**INSTRUCTIONS TO FOLLOW:** Search the data for the word "الدفاع" and copy every line that contains it.

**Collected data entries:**
======
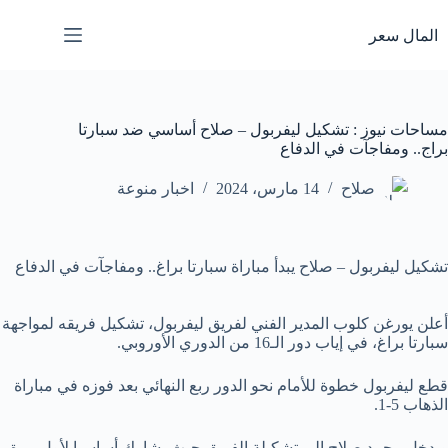
لتجاوز
لى
المال سعر
لمحتوى
مساحات نيوز : تشكيل ليفربول – صلاح أساسي ضد سبارتا
براج.. ومفاجآت في الدفاع
صلاح
14 مارس، 2024
اخبار منوعة
تشكيل ليفربول – صلاح يبدأ مباراة سبارتا براغ.. ومفاجآت في الدفاع
أعلن يورغن كلوب المدير الفني لفريق ليفربول، تشكيل فريقه لمواجهة
سبارتا براغ، في إياب دور الـ16 من الدوري الأوروبي.
قطع ليفربول خطوة للأمام نحو الدور ربع النهائي بعد فوزه في مباراة
الذهاب 5-1.
ويدخل محمد صلاح إلى تشكيلة الفريق حيث يشارك أساسيا لأول مرة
======
**ANSWER TO THE PROBLEM:**
براج.. ومفاجآت في الدفاع
تشكيل ليفربول – صلاح يبدأ مباراة سبارتا براغ.. ومفاجآت في الدفاع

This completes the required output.